- [SOURCE DATA]:
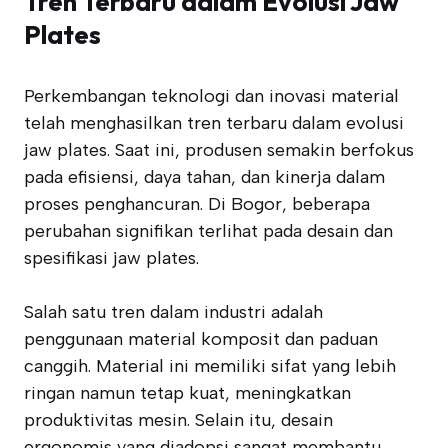
Tren Terbaru dalam Evolusi Jaw
Plates
Perkembangan teknologi dan inovasi material
telah menghasilkan tren terbaru dalam evolusi
jaw plates. Saat ini, produsen semakin berfokus
pada efisiensi, daya tahan, dan kinerja dalam
proses penghancuran. Di Bogor, beberapa
perubahan signifikan terlihat pada desain dan
spesifikasi jaw plates.
Salah satu tren dalam industri adalah
penggunaan material komposit dan paduan
canggih. Material ini memiliki sifat yang lebih
ringan namun tetap kuat, meningkatkan
produktivitas mesin. Selain itu, desain
ergonomis yang diadopsi sangat membantu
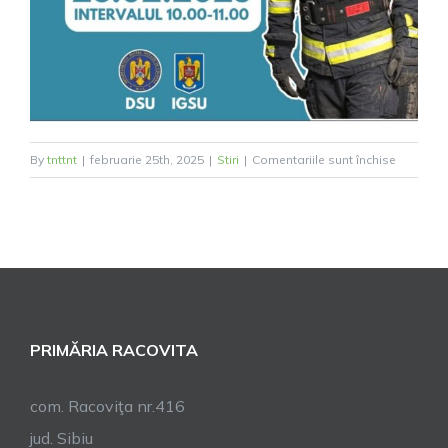
pentru
By
tnttnt
|
februarie 25th, 2025
|
Stiri
|
Comentariile sunt închise
Anunț
importan
PRIMĂRIA RACOVITA
com. Racoviţa nr.416
jud. Sibiu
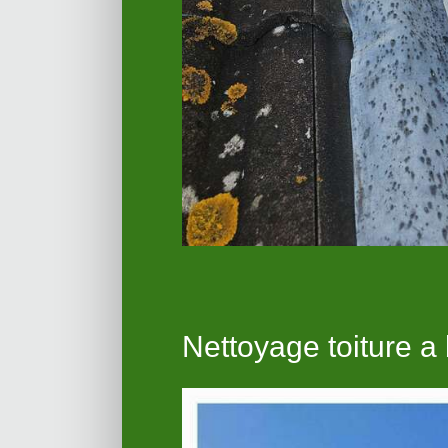
Nettoyage toiture a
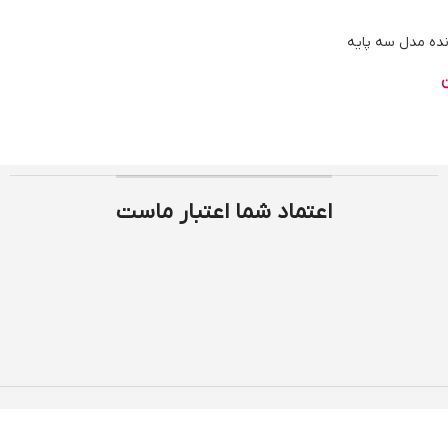
نده مدل سه پایه
ن
اعتماد شما اعتبار ماست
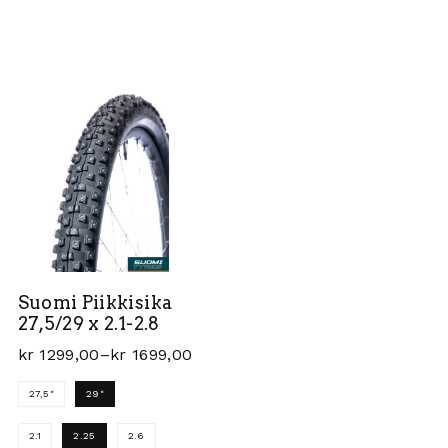
Suomi Piikkisika
27,5/29 x 2.1-2.8
Prisområde: kr 1299,00 til kr 1699,00
kr
1299,00
–
kr
1699,00
27,5"
29"
2.1
2.25
2.6
an velges på produktsiden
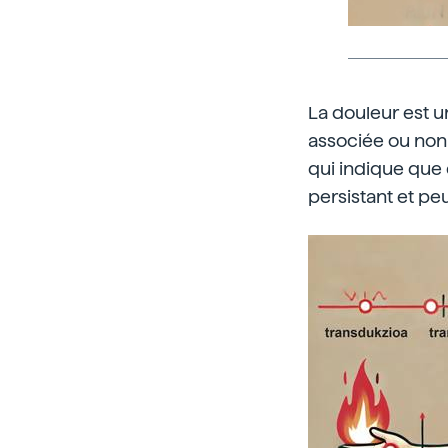
La douleur est u
associée ou non
qui indique que 
persistant et peu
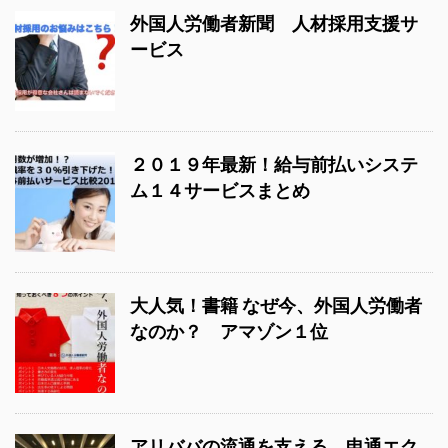
外国人労働者新聞 人材採用支援サ
ービス
２０１９年最新！給与前払いシステ
ム１４サービスまとめ
大人気！書籍 なぜ今、外国人労働者
なのか？ アマゾン１位
アリババの流通を支える 申通エク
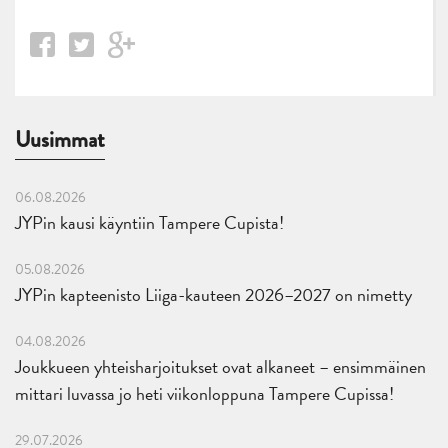
Uusimmat
06.08.2026
JYPin kausi käyntiin Tampere Cupista!
05.08.2026
JYPin kapteenisto Liiga-kauteen 2026–2027 on nimetty
04.08.2026
Joukkueen yhteisharjoitukset ovat alkaneet – ensimmäinen
mittari luvassa jo heti viikonloppuna Tampere Cupissa!
29.07.2026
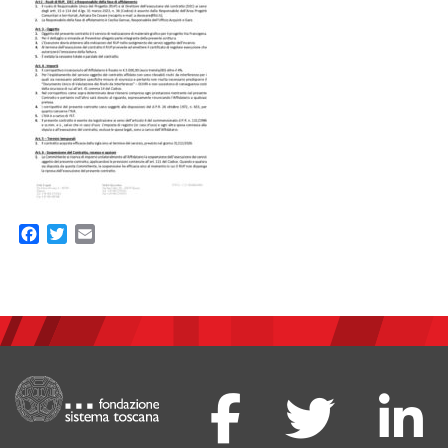
Facebook
Twitter
Email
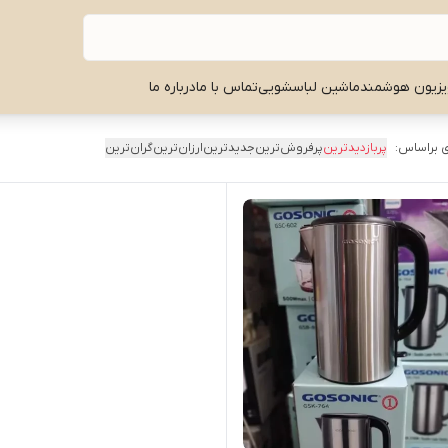
یزیون هوشمند
ماشین لباسشویی
تماس با ما
درباره ما
 براساس:
پربازدیدترین
پرفروش‌ترین
جدیدترین
ارزان‌ترین
گران‌ترین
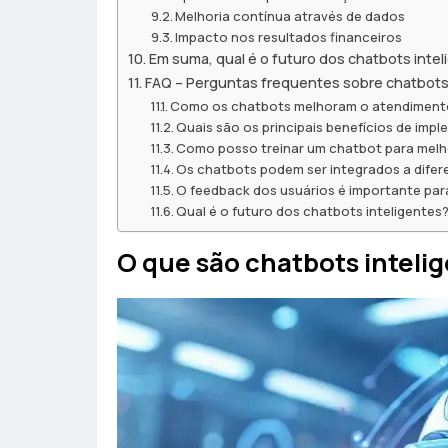
Melhoria contínua através de dados
Impacto nos resultados financeiros
Em suma, qual é o futuro dos chatbots inte
FAQ – Perguntas frequentes sobre chatbots
Como os chatbots melhoram o atendimento
Quais são os principais benefícios de im
Como posso treinar um chatbot para mel
Os chatbots podem ser integrados a difer
O feedback dos usuários é importante par
Qual é o futuro dos chatbots inteligentes
O que são chatbots inteli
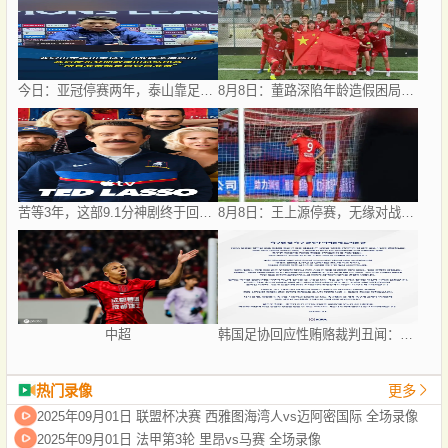
今日：亚冠停赛两年，泰山靠足协杯续命？
8月8日：董路深陷年龄造假困局，中国足球小将信任危机何解？
苦等3年，这部9.1分神剧终于回归！
8月8日：王上源停赛，无缘对战西海岸，河南中场失核，郑智率队剑指亚冠！
中超
韩国足协回应性贿赂裁判丑闻：目前不存在此类不当行为
热门录像
更多
2025年09月01日 联盟杯决赛 西雅图海湾人vs迈阿密国际 全场录像
2025年09月01日 法甲第3轮 里昂vs马赛 全场录像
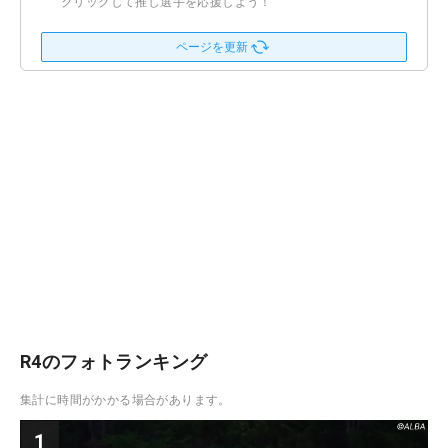
クリックして推し選手を応援しよう！
ページを更新
R4のフォトランキング
集計に時間がかかる場合があります。
1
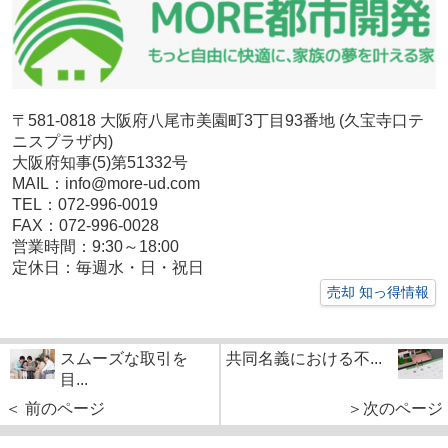
〒581-0818 大阪府八尾市美園町3丁目93番地 (久宝寺口テ
ニスプラザ内)
大阪府知事(5)第51332号
MAIL：info@more-ud.com
TEL：072-996-0019
FAX：072-996-0028
営業時間：9:30～18:00
定休日：毎週水・日・祝日
売却 知っ得情報
スムーズな取引を
共同名義における不...
目...
＜ 前のページ
＞次のページ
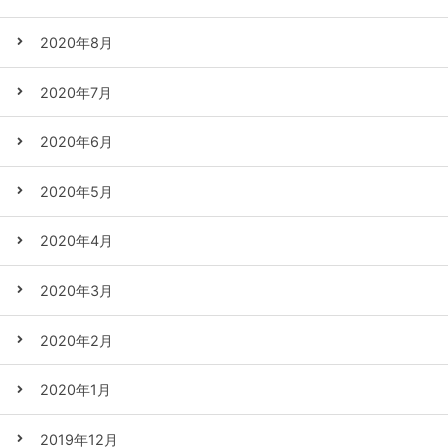
2020年8月
2020年7月
2020年6月
2020年5月
2020年4月
2020年3月
2020年2月
2020年1月
2019年12月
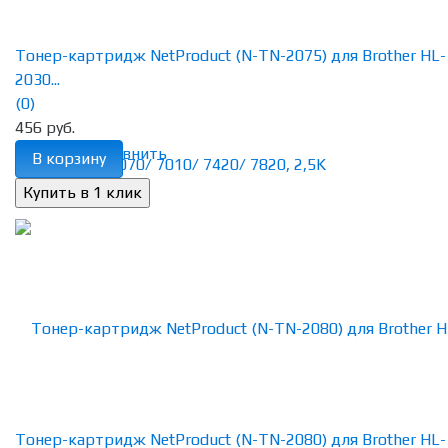
Тонер-картридж NetProduct (N-TN-2075) для Brother HL-
2030...
(0)
456 руб.
избранное
сравнить
В корзину
Тонер-картридж NetProduct (N-TN-2080) для Brother HL-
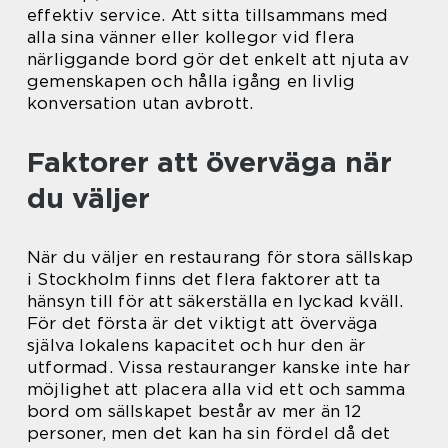
effektiv service. Att sitta tillsammans med
alla sina vänner eller kollegor vid flera
närliggande bord gör det enkelt att njuta av
gemenskapen och hålla igång en livlig
konversation utan avbrott.
Faktorer att överväga när
du väljer
När du väljer en restaurang för stora sällskap
i Stockholm finns det flera faktorer att ta
hänsyn till för att säkerställa en lyckad kväll.
För det första är det viktigt att överväga
själva lokalens kapacitet och hur den är
utformad. Vissa restauranger kanske inte har
möjlighet att placera alla vid ett och samma
bord om sällskapet består av mer än 12
personer, men det kan ha sin fördel då det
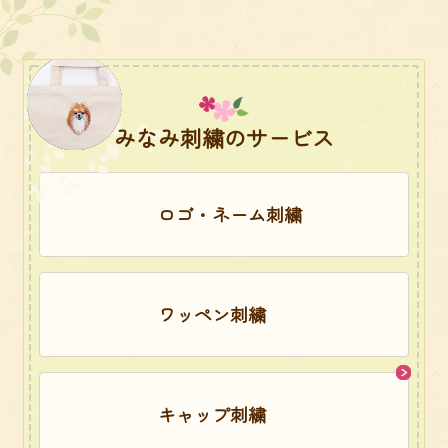
みなみ刺繍のサービス
ロゴ・ネーム刺繍
ワッペン刺繍
キャップ刺繍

- [EXERCISE REQUIREMENTS]: How many lines in the records above contain the word "väljer"? Answer with the number alone.

- [SOLUTION TO THIS EXERCISE]: 2